Owen Jones treats us to another tirade, this time on the iniquity of the existence of food banks. Us adults take a rather different view. We’re simply overjoyed that such as the Trussell Trust exists even if we rather bemoan the reason why it and those food banks do. The reason being, of course, that government is incompetent. Yea, even only partially competent at the task of handing out free money.

But, you know, try telling the kids of today that, eh?

And yet Britain is a nation in which hundreds of thousands of people cannot afford to eat. Last year, 1.3m food parcels were given to an estimated 666,000 people by the Trussell Trust alone. In areas where the disastrous universal credit scheme has been rolled out in full, food bank usage has jumped by four times as much, or an average 52% increase. Here is a damning indictment not just of a Tory government that has waged a ceaseless war against the welfare state, but also of the entire social order.

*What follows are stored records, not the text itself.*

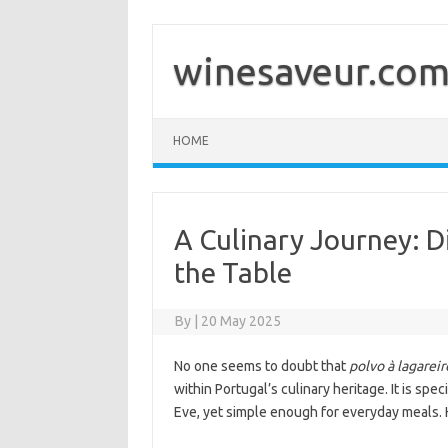
Skip
to
content
winesaveur.co
HOME
A Culinary Journey: D
the Table
By
|
20 May 2025
No one seems to doubt that
polvo à lagareir
within Portugal’s culinary heritage. It is sp
Eve, yet simple enough for everyday meals. H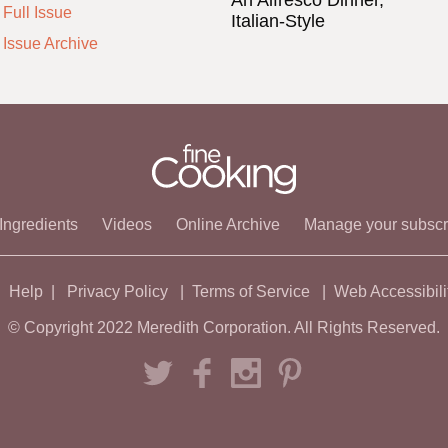
An Alfresco Dinner,
Full Issue
Italian-Style
 Issue Archive
Ingredients
Videos
Online Archive
Manage your subscr
Help
Privacy Policy
Terms of Service
Web Accessibili
© Copyright 2022 Meredith Corporation. All Rights Reserved.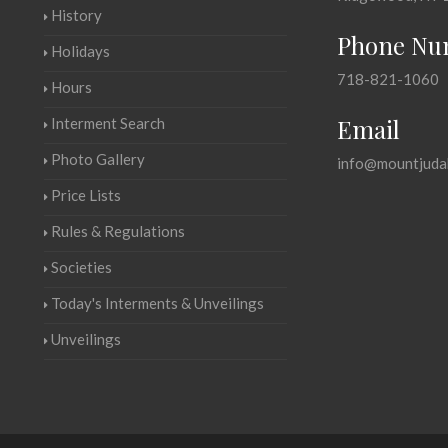
History
Phone Nu
Holidays
718-821-1060
Hours
Email
Interment Search
Photo Gallery
info@mountjuda
Price Lists
Rules & Regulations
Societies
Today's Interments & Unveilings
Unveilings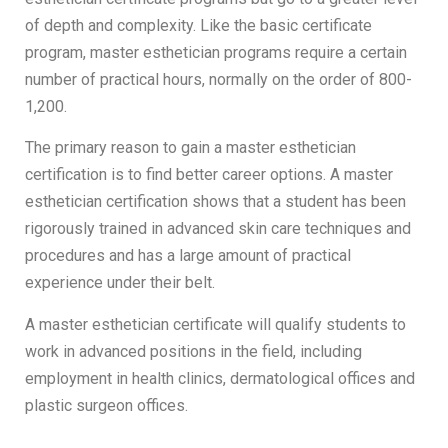
of depth and complexity. Like the basic certificate
program, master esthetician programs require a certain
number of practical hours, normally on the order of 800-
1,200.
The primary reason to gain a master esthetician
certification is to find better career options. A master
esthetician certification shows that a student has been
rigorously trained in advanced skin care techniques and
procedures and has a large amount of practical
experience under their belt.
A master esthetician certificate will qualify students to
work in advanced positions in the field, including
employment in health clinics, dermatological offices and
plastic surgeon offices.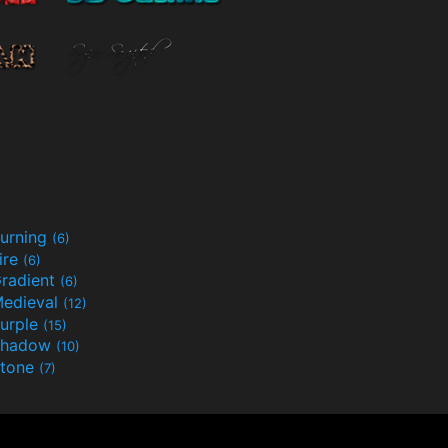
urning
(6)
ire
(6)
radient
(6)
edieval
(12)
urple
(15)
Shadow
(10)
tone
(7)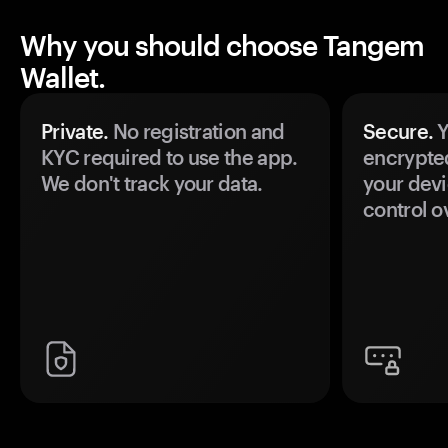
Why you should choose Tangem
Wallet.
Private.
No registration and
Secure.
Y
KYC required to use the app.
encrypte
We don't track your data.
your devi
control o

It’s not because of a war against the welfare state even as it is because of the welfare state. Further, the need for food banks is nothing new, it’s just that we now have food banks to fill that need.

But the existence of food banks to satisfy hunger in a society so abundant with wealth – albeit concentrated in the bank accounts, property portfolios and dividends of a few – should shame us all. Food banks should not exist – not a single one – in an economically developed nation seven decades after the construction of a welfare state. There is a danger that food banks have become normalised, regarded as a desperately sad but inevitable feature of the country’s social landscape.

The existence of the need for food banks is regrettable, their existence is a joy to behold. For the hungry are being fed which is rather what we want to be happening, isn’t it?

For there’s one thing we all need to know about food banks. The largest reason for referral is the government itself getting the benefits it is supposed to be paying wrong. Yup, that’s right, it’s not because benefits are too low, not even because of sanctions on benefits that were being paid, it’s simple incompetence. Those scrotes we employ, with our money, are incapable of giving the right amount of our money to the chavs we’ve decided it should go to.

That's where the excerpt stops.